Essa matéria traz a história de Gerson e sua morte trágica ao invadir uma jaula de uma leoa em um zoológico em João Pessoa nesta última semana. A notícia repercutiu muito e acendeu o debate sobre a insuficiência das instituições de Estado e a falta da rede de proteção às pessoas com transtornos mentais. Sofrendo de esquizofrenia, sem família, tendo passado por abrigos, prisões, serviços de saúde, vivido em situação de rua, faltou a Gerson o amparo e a estrutura do Estado para evitar seu fim trágico.
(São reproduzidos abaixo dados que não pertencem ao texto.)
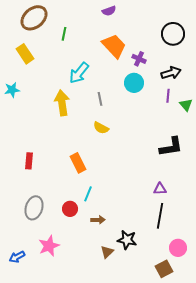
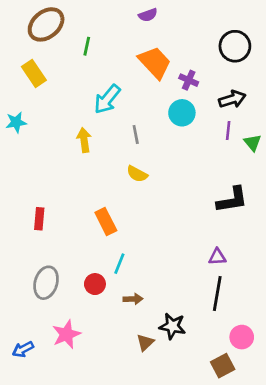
yellow arrow: (62, 103) -> (84, 140), size x0.7

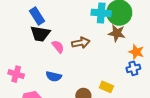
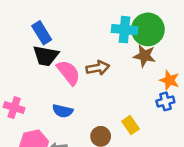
pink semicircle: (58, 47) -> (68, 73), size x1.5
yellow rectangle: (106, 87) -> (131, 125), turned 32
Fim este que causou comoção nacional, mas que se junta ao fim de tantos jovens que morrem precocemente no Brasil pela violência do próprio Estado, seja vítima da polícia (um jovem foi morto por policiais em casa, na presença de sua mãe, durante um surto), das guerras do tráfico, das chacinas, do descaso na saúde, na assistência social, na justiça e nos presídios ou pela falta de oportunidades de vida e trabalho, levando-os ao suicídio.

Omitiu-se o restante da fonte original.